Abstract

Co-editor Tony Molloy QC's keynote address to this year's Trusts and Estates Litigation Forum, at Terre Blanche, confronted the problems of financial investments so complex as to preclude any meaningful assessment of the risks associated with them; and of a financial system so lacking in transparency as to have been compounding investment risk under cover of its claims to have been dissipating it. To break open some of the potential consequential trustee investment litigation issues, he found it necessary to traverse finance, economics, sociology, politics and philosophy, as well as to reconsider the leading cases from a number of jurisdictions.
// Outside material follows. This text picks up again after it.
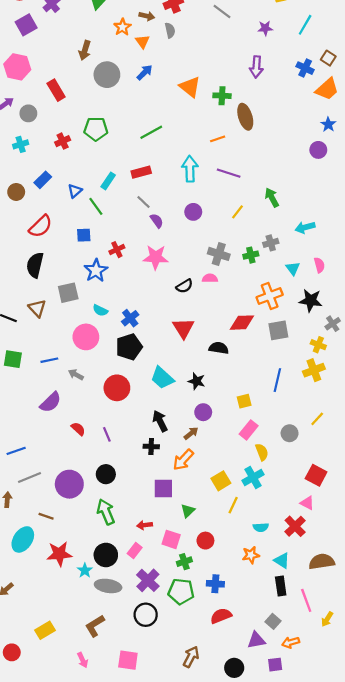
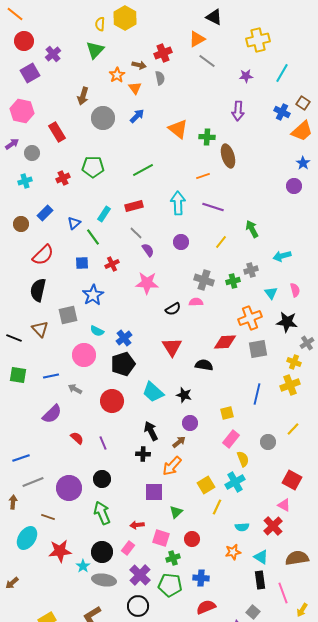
red cross: (117, 250) -> (112, 264), moved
As appears from this revised version of his paper, this led to Bernard Madov, lap dancers, centrefold models and the South Sea Bubble jostling with Lord Walker, St Thomas Aquinas, Lord Lindley, Sir Anthony Kenny, Lord Hoffmann (who, having reviewed it in writing his editorial, wrote that he had “very much enjoyed Molloy's article”), Sister Catherine Crowley, Lord Jacobs, the Carmelite Nuns, Lord Nicholls, Pope John XXXIII, Lord Millett, Playboy, the Gospel According to Matthew, Norman Mailer, the Book of Isaiah, the Prime Ministers of Iceland and Australia, alcoholic Telomian Hounds and the personal habits of Mongolian Gerbils: to name but a few.